# [Try it]
Please transcribe, word for word, only the lines from the one containing "Melounová limonáda, která" through the last line of the records below, both included, and leave out every picture.

=== Given entries ===

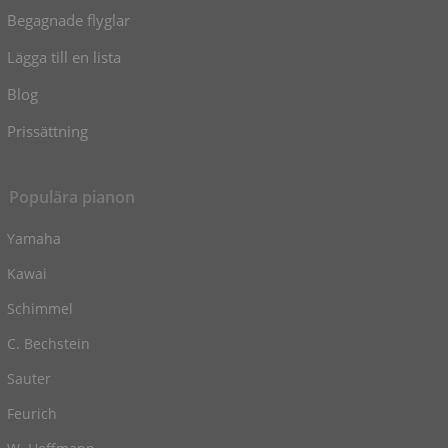
Begagnade flyglar
Lägga till en lista
Blog
Prissättning
Populära pianon
Yamaha
Kawai
Schimmel
C. Bechstein
Sauter
Feurich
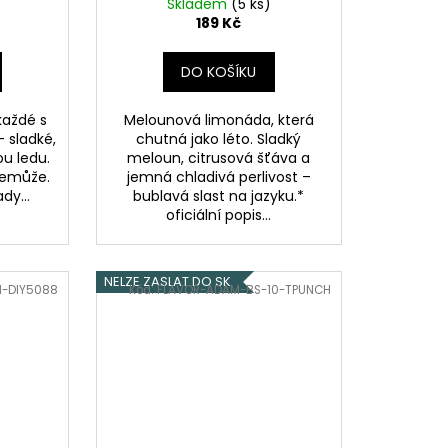
Skladem
limonáda
(5 ks)
189 Kč
DO KOŠÍKU
každé s
Melounová limonáda, která
 sladké,
chutná jako léto. Sladký
ou ledu.
meloun, citrusová šťáva a
nemůže.
jemná chladivá perlivost –
dy...
bublavá slast na jazyku.*
oficiální popis...
NELZE ZASLAT DO SK
N-DIY5088
Kód:
FLAVOR-ADAM-BS-10-TPUNCH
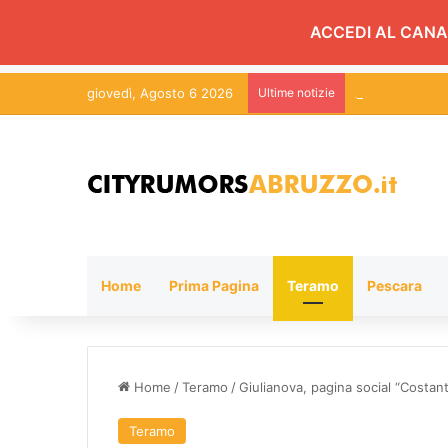
ACCEDI AL CANA
giovedì, Agosto 6 2026
Ultime notizie
Home
Prima Pagina
Teramo
Pescara
Home
/
Teramo
/
Giulianova, pagina social “Costan
Teramo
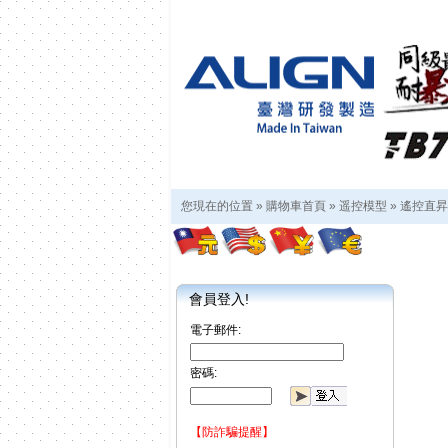
您現在的位置 »
購物車首頁
»
遥控模型
»
遙控直昇
會員登入!
電子郵件:
密碼:
【防詐騙提醒】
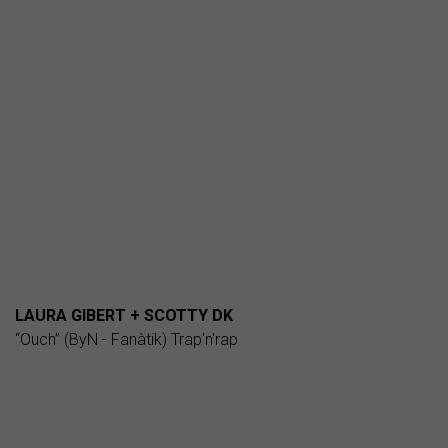
LAURA GIBERT + SCOTTY DK
“Ouch” (ByN - Fanàtik) Trap'n'rap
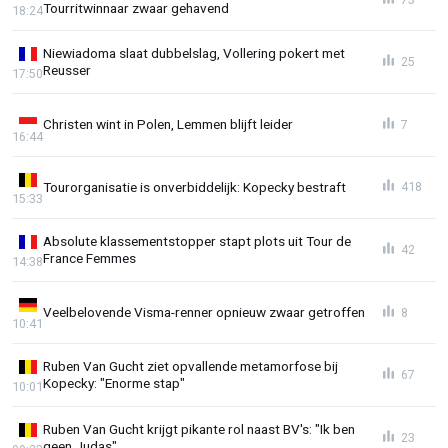
Tourritwinnaar zwaar gehavend
18:24
Niewiadoma slaat dubbelslag, Vollering pokert met
25
Reusser
17:50
Christen wint in Polen, Lemmen blijft leider
7
16:44
Tourorganisatie is onverbiddelijk: Kopecky bestraft
418
15:33
Absolute klassementstopper stapt plots uit Tour de
42
France Femmes
14:38
Veelbelovende Visma-renner opnieuw zwaar getroffen
8
10:41
Ruben Van Gucht ziet opvallende metamorfose bij
67
Kopecky: "Enorme stap"
10:01
Ruben Van Gucht krijgt pikante rol naast BV's: "Ik ben
23
geen Judas"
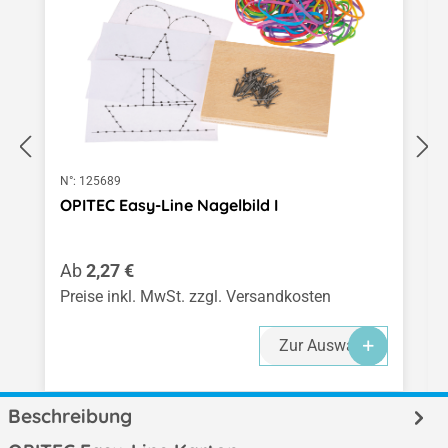
N°:
125689
OPITEC Easy-Line Nagelbild I
Regulärer Preis:
Ab
2,27 €
Preise inkl. MwSt. zzgl. Versandkosten
Zur Auswahl
Beschreibung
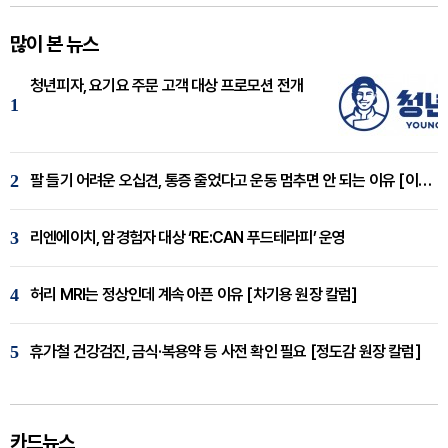
많이 본 뉴스
청년피자, 요기요 주문 고객 대상 프로모션 전개
1
2
팔 들기 어려운 오십견, 통증 줄었다고 운동 멈추면 안 되는 이유 [이병욱 원장 칼럼]
3
리엔에이치, 암경험자 대상 ‘RE:CAN 푸드테라피’ 운영
4
허리 MRI는 정상인데 계속 아픈 이유 [차기용 원장 칼럼]
5
휴가철 건강검진, 금식·복용약 등 사전 확인 필요 [정도감 원장 칼럼]
카드뉴스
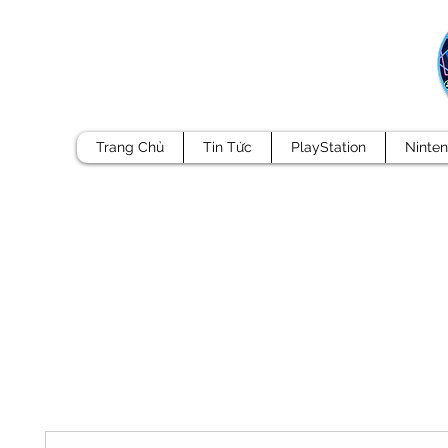
Trang Chủ
Tin Tức
PlayStation
Ninte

===

# [Your response]
Melounová limonáda, která
 sladké,
chutná jako léto. Sladký
ou ledu.
meloun, citrusová šťáva a
nemůže.
jemná chladivá perlivost –
dy...
bublavá slast na jazyku.*
oficiální popis...
NELZE ZASLAT DO SK
N-DIY5088
Kód:
FLAVOR-ADAM-BS-10-TPUNCH
ACCEDI AL CANA
giovedì, Agosto 6 2026
Ultime notizie
Home
Prima Pagina
Teramo
Pescara
Home
/
Teramo
/
Giulianova, pagina social “Costan
Teramo
您現在的位置 »
購物車首頁
»
遥控模型
»
遙控直昇
會員登入!
電子郵件:
密碼:
【防詐騙提醒】
LAURA GIBERT + SCOTTY DK
“Ouch” (ByN - Fanàtik) Trap'n'rap
Tourritwinnaar zwaar gehavend
18:24
Niewiadoma slaat dubbelslag, Vollering pokert met
25
Reusser
17:50
Christen wint in Polen, Lemmen blijft leider
7
16:44
Tourorganisatie is onverbiddelijk: Kopecky bestraft
418
15:33
Absolute klassementstopper stapt plots uit Tour de
42
France Femmes
14:38
Veelbelovende Visma-renner opnieuw zwaar getroffen
8
10:41
Ruben Van Gucht ziet opvallende metamorfose bij
67
Kopecky: "Enorme stap"
10:01
Ruben Van Gucht krijgt pikante rol naast BV's: "Ik ben
23
geen Judas"
N°:
125689
OPITEC Easy-Line Nagelbild I
Regulärer Preis:
Ab
2,27 €
Preise inkl. MwSt. zzgl. Versandkosten
Zur Auswahl
Beschreibung
많이 본 뉴스
청년피자, 요기요 주문 고객 대상 프로모션 전개
1
2
팔 들기 어려운 오십견, 통증 줄었다고 운동 멈추면 안 되는 이유 [이병욱 원장 칼럼]
3
리엔에이치, 암경험자 대상 ‘RE:CAN 푸드테라피’ 운영
4
허리 MRI는 정상인데 계속 아픈 이유 [차기용 원장 칼럼]
5
휴가철 건강검진, 금식·복용약 등 사전 확인 필요 [정도감 원장 칼럼]
카드뉴스
Trang Chủ
Tin Tức
PlayStation
Ninte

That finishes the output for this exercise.